Figure 2. Serial change in the radiological measurements up to the final assessment in patients with Legg–Calvé–Perthes disease (LCPD) or developmental dysplasia of the hip (DDH) who were treated with proximal femoral varus osteotomy (PFVO) and Pemberton osteotomy. (A) Femoral neck-shaft angle of patients with LCPD. (B) Femoral neck-shaft angle of patients with DDH. (C) Femorotibial angle of patients with LCPD. (D) Femorotibial angle of patients with DDH. (E) Mechanical lateral distal femoral angle (mLDFA) of patients with LCPD. (F) mLDFA of patients with DDH. NS, not significant.

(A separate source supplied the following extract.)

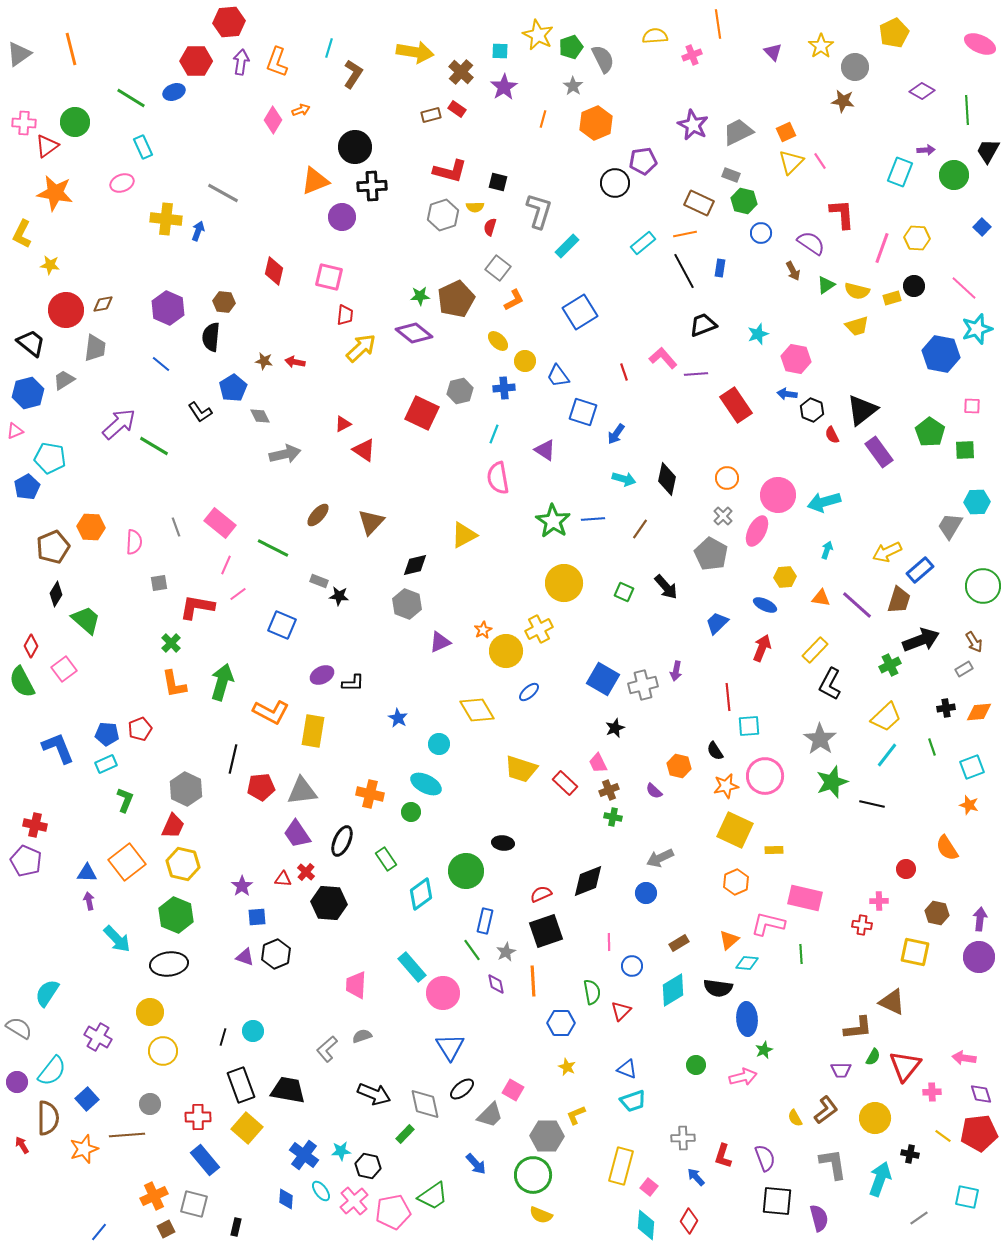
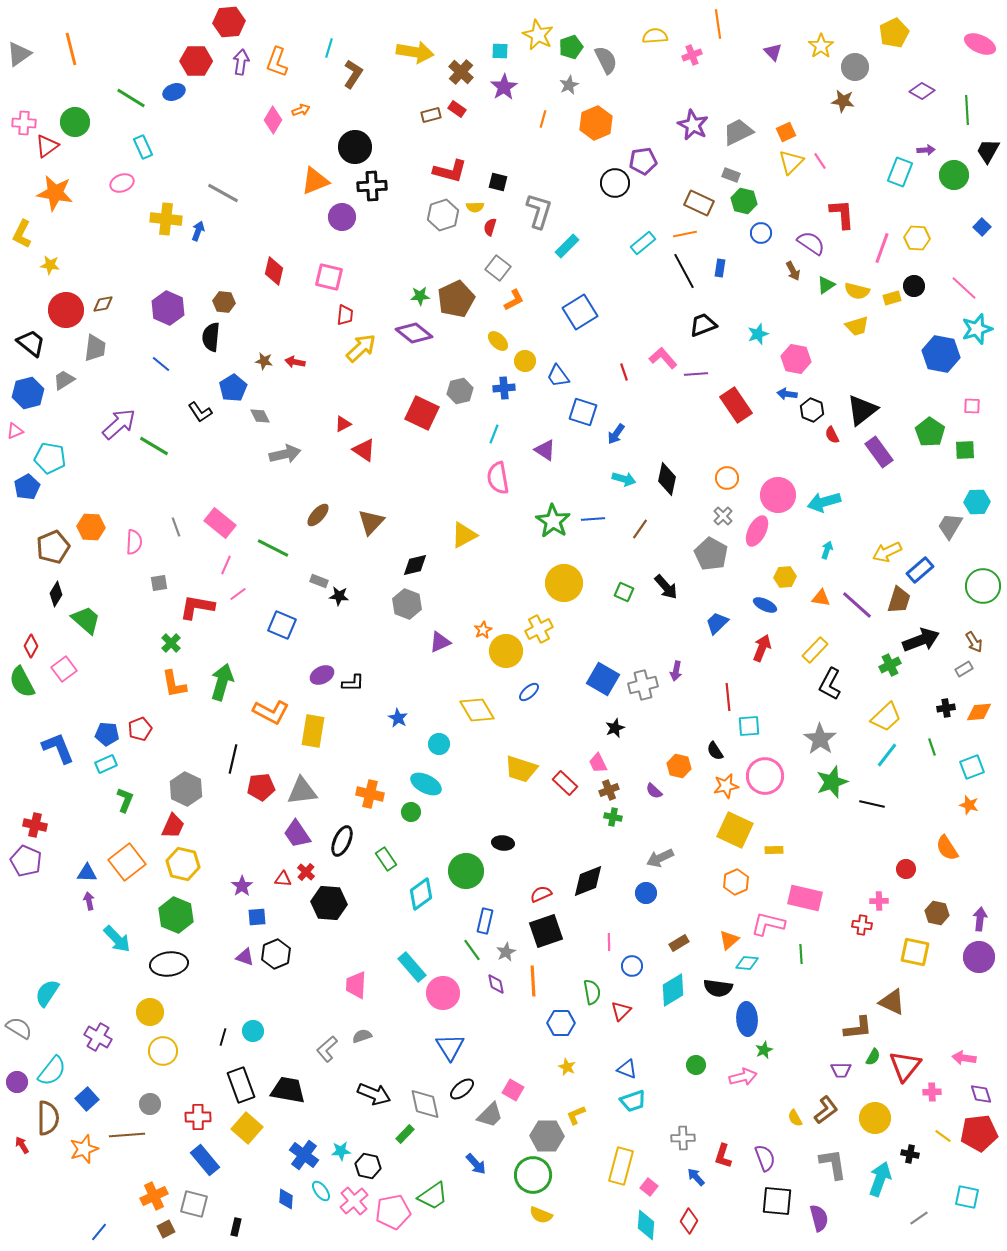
gray semicircle at (603, 59): moved 3 px right, 1 px down
gray star at (573, 86): moved 4 px left, 1 px up; rotated 12 degrees clockwise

By contrast, the distribution of patients with knee malalignment on the affected (operative) and unaffected (non-operative) sides showed no significant difference eventually. On the affected limb, six patients developed genu varum (MAD > 50%), and 8 patients showed genu valgum (MAD < 50%). On the unaffected limb, 6 patients had MAD > 50%, and 8 patients progressed to MAD < 50%. Similarly, there was no significant difference in the tendency to develop valgus or varus ankle. There were more patients with TTA > 90° than TTA < 90° (11 versus 3, respectively) on the operative side. As to the normal side, there were 11 patients with TTA > 90° and 3 patients with TTA < 90°. Likewise, the mLDFA values of the affected limbs were not distinguishable from those of the unaffected limbs (85.8° ± 2.3° versus 87.1° ± 1.5°, p = 0.081) (Figure 2E). The performed varus angulation did not correlate well with the FTA, TTA, mLDFA, and MAD difference (final - preop). The final difference in leg length was 0.7 ± 0.9 cm with no significant difference (p = 0.798). The final radiographic measurements of the patients with LCPD are shown in Table 2. Serial radiographs of a patient with LCPD of the left hip underwent varus osteotomy and Pemberton procedure with 76-month follow-up are demonstrated in Figure 3.
Table 2. Differences in the radiographic examination in the affected and unaffected limbs of patients with LCPD at the final assessment (mean ± SD).
Figure 3. A boy aged 6 years 4 months with Legg–Calvé–Perthes disease (LCPD) who underwent the index procedures. (A) A preoperative standing anteroposterior pelvis view. (B) A postoperative anteroposterior pelvis view. (C) The latest standing anteroposterior pelvis view 76 months after the operation. (D) A preoperative scanogram. (E) The latest scanogram 76 months after the operation.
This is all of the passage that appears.